HB 2710: School Accountability & A-F Grading
Sponsor: Dane Diehl
OPPOSE
Expands technocratic control
HB 2710 creates a statewide A-F grading system for every public school and district based largely on state test scores. It mandates rapid public posting of "accountability report cards" and creates the "Show Me Success Program," which provides bonus funding for top-performing schools. The net effect is a more centralized, test-driven model similar to the national "standards + testing + incentives" framework.
What Does This Bill Do?
- Mandatory A-F Grading: Assigns every school and district a letter grade (0-100 scale) based primarily on standardized test achievement and growth metrics.
- "Show Me Success" Bonuses: Creates a performance-funding mechanism that pays per-student bonuses to schools ranking in the top 5-10% statewide, incentivizing test-focused instruction.
- Centralized Metrics: Directs DESE to build new "growth to proficiency" metrics and defines "success ready" graduates using AP, IB, and dual-credit data.

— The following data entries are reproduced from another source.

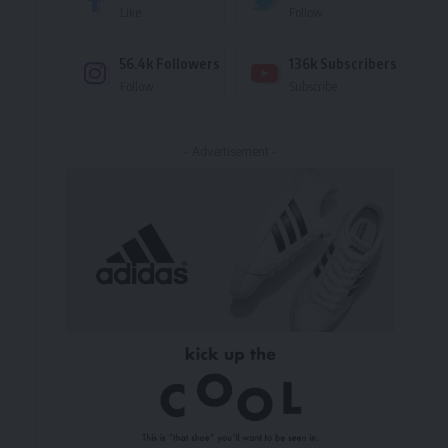
Like
Follow
56.4k
Followers
136k
Subscribers
Follow
Subscribe
- Advertisement -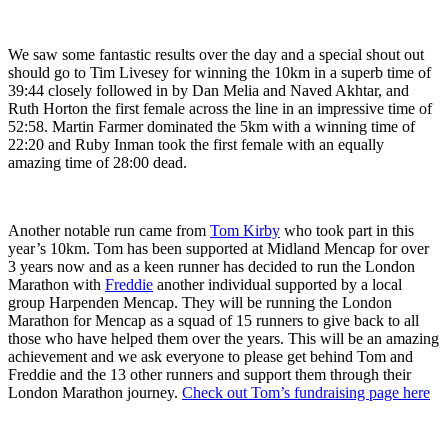
We saw some fantastic results over the day and a special shout out
should go to Tim Livesey for winning the 10km in a superb time of
39:44 closely followed in by Dan Melia and Naved Akhtar, and
Ruth Horton the first female across the line in an impressive time of
52:58. Martin Farmer dominated the 5km with a winning time of
22:20 and Ruby Inman took the first female with an equally
amazing time of 28:00 dead.
Another notable run came from
Tom Kirby
who took part in this
year’s 10km. Tom has been supported at Midland Mencap for over
3 years now and as a keen runner has decided to run the London
Marathon with
Freddie
another individual supported by a local
group Harpenden Mencap. They will be running the London
Marathon for Mencap as a squad of 15 runners to give back to all
those who have helped them over the years. This will be an amazing
achievement and we ask everyone to please get behind Tom and
Freddie and the 13 other runners and support them through their
London Marathon journey.
Check out Tom’s fundraising page here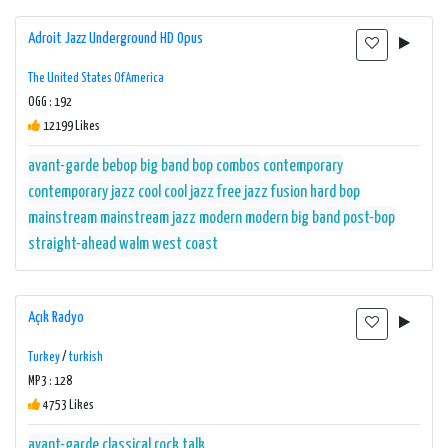
Adroit Jazz Underground HD Opus
The United States Of America
OGG : 192
12199 Likes
avant-garde
bebop
big band
bop
combos
contemporary
contemporary jazz
cool
cool jazz
free jazz
fusion
hard bop
mainstream
mainstream jazz
modern
modern big band
post-bop
straight-ahead
walm
west coast
Açık Radyo
Turkey
/
turkish
MP3 : 128
4753 Likes
avant-garde
classical
rock
talk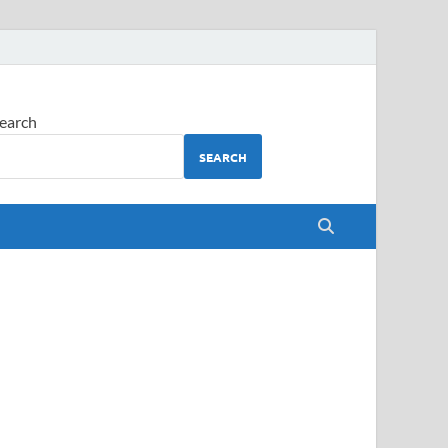
earch
SEARCH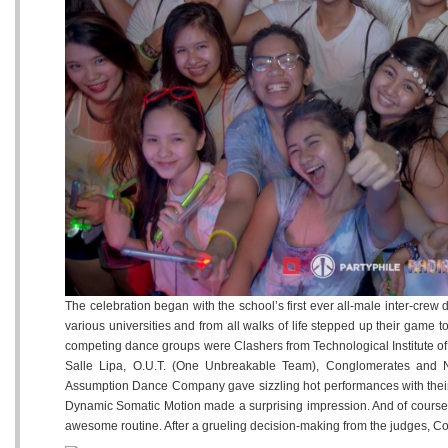
12
13
1
Tuesday
Wednesday
Thursday
May
May
May
The celebration began with the school’s first ever all-male inter-cre
various universities and from all walks of life stepped up their game 
competing dance groups were Clashers from Technological Institute o
Salle Lipa, O.U.T. (One Unbreakable Team), Conglomerates and Ne
Assumption Dance Company gave sizzling hot performances with their
Dynamic Somatic Motion made a surprising impression. And of course, L
awesome routine. After a grueling decision-making from the judges, 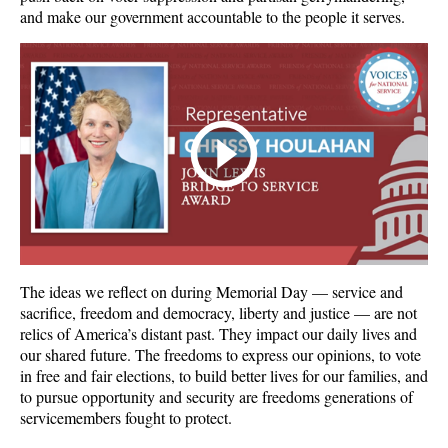
and make our government accountable to the people it serves.
The ideas we reflect on during Memorial Day — service and
sacrifice, freedom and democracy, liberty and justice — are not
relics of America’s distant past. They impact our daily lives and
our shared future. The freedoms to express our opinions, to vote
in free and fair elections, to build better lives for our families, and
to pursue opportunity and security are freedoms generations of
servicemembers fought to protect.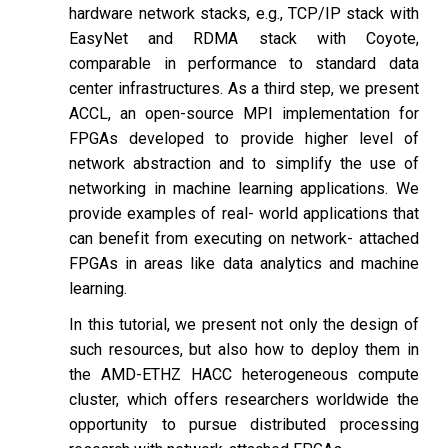
hardware network stacks, e.g., TCP/IP stack with
EasyNet and RDMA stack with Coyote,
comparable in performance to standard data
center infrastructures. As a third step, we present
ACCL, an open-source MPI implementation for
FPGAs developed to provide higher level of
network abstraction and to simplify the use of
networking in machine learning applications. We
provide examples of real- world applications that
can benefit from executing on network- attached
FPGAs in areas like data analytics and machine
learning.
In this tutorial, we present not only the design of
such resources, but also how to deploy them in
the AMD-ETHZ HACC heterogeneous compute
cluster, which offers researchers worldwide the
opportunity to pursue distributed processing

Constitutional or Critical Context
Common Core Similarity Test: While HB 2710 does not explicitly say "Common Core," the structure mirrors that era's accountability ecosystem. By emphasizing "growth-to-proficiency," pressure to align with NAEP (a national benchmark), and embedding International Baccalaureate (IB) as a success signal, the bill moves Missouri toward outside benchmark conformity rather than state-defined excellence.
Red Flags & Recommended Amendments
Technocratic Control Regime
Locks Missouri into a "teaching to the test" model where state-defined formulas drive local curriculum decisions. (§160.524.7-10)

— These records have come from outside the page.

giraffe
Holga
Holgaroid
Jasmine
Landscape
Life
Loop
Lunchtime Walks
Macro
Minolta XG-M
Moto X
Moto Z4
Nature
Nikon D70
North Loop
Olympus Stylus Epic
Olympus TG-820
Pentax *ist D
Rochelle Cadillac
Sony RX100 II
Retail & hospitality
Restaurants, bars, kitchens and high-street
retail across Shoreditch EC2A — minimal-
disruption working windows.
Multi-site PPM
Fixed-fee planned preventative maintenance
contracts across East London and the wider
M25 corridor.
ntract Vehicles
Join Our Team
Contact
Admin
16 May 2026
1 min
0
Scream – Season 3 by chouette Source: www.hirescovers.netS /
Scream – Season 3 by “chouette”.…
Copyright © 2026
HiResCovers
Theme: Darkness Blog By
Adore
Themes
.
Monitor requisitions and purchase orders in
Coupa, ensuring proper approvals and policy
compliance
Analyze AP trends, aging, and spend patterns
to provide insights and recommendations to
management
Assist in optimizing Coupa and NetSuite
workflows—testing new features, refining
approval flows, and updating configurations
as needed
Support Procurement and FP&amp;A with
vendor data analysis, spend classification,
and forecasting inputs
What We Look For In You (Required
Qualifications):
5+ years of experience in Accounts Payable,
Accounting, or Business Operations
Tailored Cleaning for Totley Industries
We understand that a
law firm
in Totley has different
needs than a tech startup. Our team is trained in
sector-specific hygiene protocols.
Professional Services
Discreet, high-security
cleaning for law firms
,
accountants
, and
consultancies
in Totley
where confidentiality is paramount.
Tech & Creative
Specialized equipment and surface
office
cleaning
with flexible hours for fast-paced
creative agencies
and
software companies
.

Perverse Financial Incentives
Tying staff bonuses to test score rankings (§160.524.6) encourages gaming the system and narrowing the educational focus to tested subjects only.
Act for Missouri Recommendation:
Act for Missouri OPPOSES HB 2710. It expands DESE's technocratic control over education through an A-F grading regime, embeds measurement frameworks associated with the Common Core era, and adds incentive structures that invite gaming and ideology.